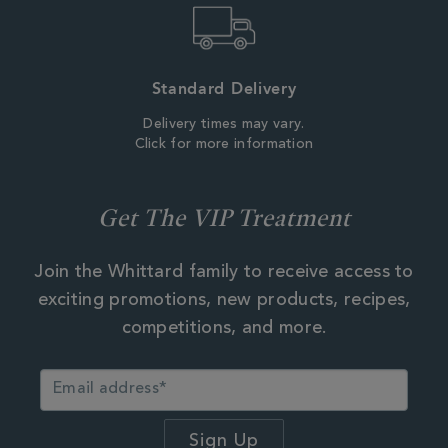
Standard Delivery
Delivery times may vary.
Click for more information
Get The VIP Treatment
Join the Whittard family to receive access to
exciting promotions, new products, recipes,
competitions, and more.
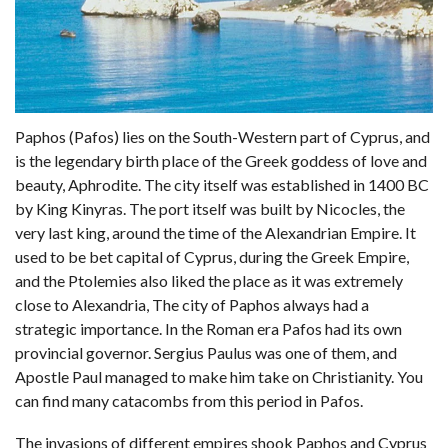
Paphos (Pafos) lies on the South-Western part of Cyprus, and
is the legendary birth place of the Greek goddess of love and
beauty, Aphrodite. The city itself was established in 1400 BC
by King Kinyras. The port itself was built by Nicocles, the
very last king, around the time of the Alexandrian Empire. It
used to be bet capital of Cyprus, during the Greek Empire,
and the Ptolemies also liked the place as it was extremely
close to Alexandria, The city of Paphos always had a
strategic importance. In the Roman era Pafos had its own
provincial governor. Sergius Paulus was one of them, and
Apostle Paul managed to make him take on Christianity. You
can find many catacombs from this period in Pafos.
The invasions of different empires shook Paphos and Cyprus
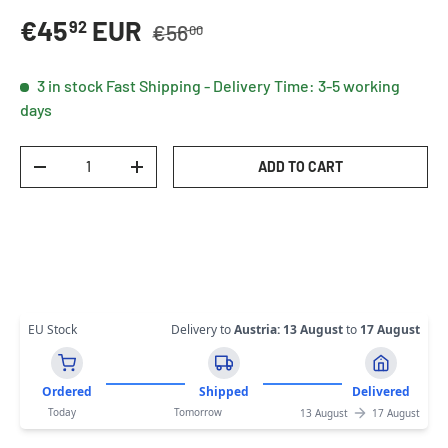
Regular price
Sale price
€45
EUR
92
€56
00
3 in stock
Fast Shipping - Delivery Time: 3-5 working
days
Qty
ADD TO CART
DECREASE QUANTITY
INCREASE QUANTITY
EU Stock
Delivery to
Austria
:
13 August
to
17 August
Ordered
Shipped
Delivered
Today
Tomorrow
13 August
17 August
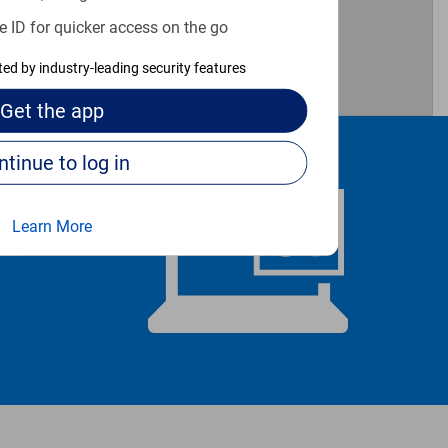
e ID for quicker access on the go
cted by industry-leading security features
Get the
app
Continue to log in
Learn More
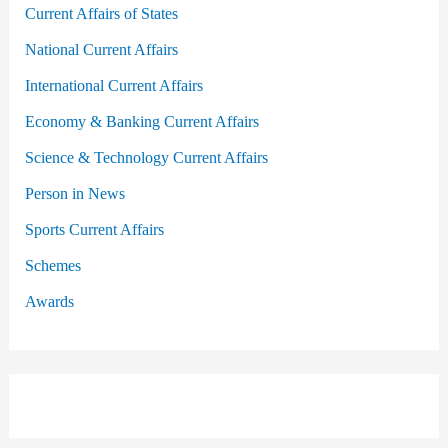
Current Affairs of States
National Current Affairs
International Current Affairs
Economy & Banking Current Affairs
Science & Technology Current Affairs
Person in News
Sports Current Affairs
Schemes
Awards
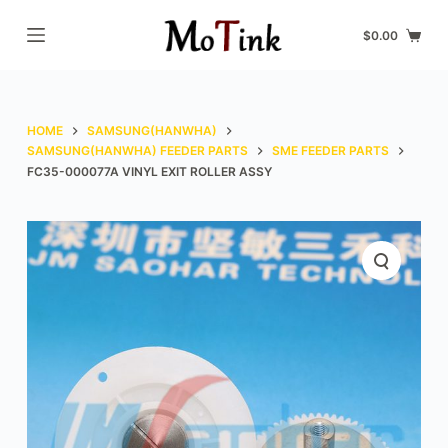
S
$
0.00
k
i
p
t
HOME
SAMSUNG(HANWHA)
o
SAMSUNG(HANWHA) FEEDER PARTS
SME FEEDER PARTS
FC35-000077A VINYL EXIT ROLLER ASSY
c
o
n
t
e
n
t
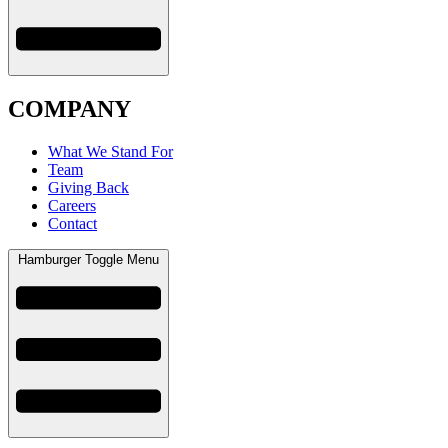
COMPANY
What We Stand For
Team
Giving Back
Careers
Contact
Hamburger Toggle Menu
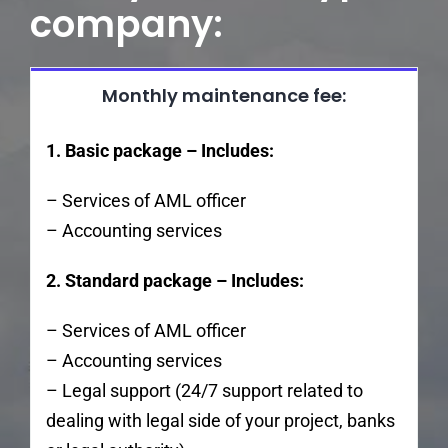
company:
Monthly maintenance fee:
1. Basic package – Includes:
– Services of AML officer
– Accounting services
2. Standard package – Includes:
– Services of AML officer
– Accounting services
– Legal support (24/7 support related to
dealing with legal side of your project, banks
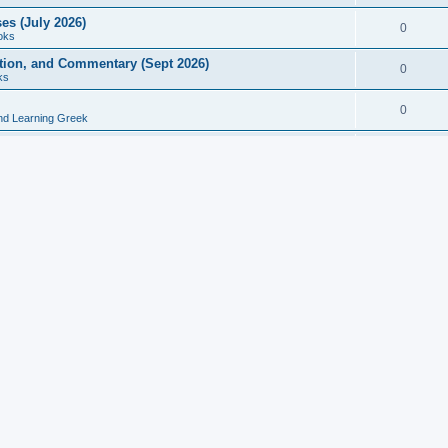
es (July 2026)
0
oks
ition, and Commentary (Sept 2026)
0
ks
0
nd Learning Greek
eek and Latin Classics (June 2026)
0
Books
Course in Ancient Greek (Aug 2026)
0
Grammars
tine Editions, Translations, and Essays (Feb 2026)
0
Books
gic in Ancient Greek Grammar (Jun 2026)
0
Books
ost Works (Feb 2026)
0
Books
esearch in Philology, Intertextuality... (May 2026)
0
Books
tember 2026)
0
Other
rn Greek Language Studies in Honour of Mark Janse
0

◆ **ASSIGNMENT**
Repeat exactly the lines from the one holding "SAMSUNG(HANWHA) FEEDER PARTS" through the last line of the entries, both included; the pictures do not belong in the copy.

◆ **WRITTEN REPLY**
SAMSUNG(HANWHA) FEEDER PARTS
SME FEEDER PARTS
FC35-000077A VINYL EXIT ROLLER ASSY
c
o
n
t
e
n
t
COMPANY
What We Stand For
Team
Giving Back
Careers
Contact
Hamburger Toggle Menu
company:
Monthly maintenance fee:
1. Basic package – Includes:
– Services of AML officer
– Accounting services
2. Standard package – Includes:
– Services of AML officer
– Accounting services
– Legal support (24/7 support related to
dealing with legal side of your project, banks
es (July 2026)
0
oks
ition, and Commentary (Sept 2026)
0
ks
0
nd Learning Greek
eek and Latin Classics (June 2026)
0
Books
Course in Ancient Greek (Aug 2026)
0
Grammars
tine Editions, Translations, and Essays (Feb 2026)
0
Books
gic in Ancient Greek Grammar (Jun 2026)
0
Books
ost Works (Feb 2026)
0
Books
esearch in Philology, Intertextuality... (May 2026)
0
Books
tember 2026)
0
Other
rn Greek Language Studies in Honour of Mark Janse
0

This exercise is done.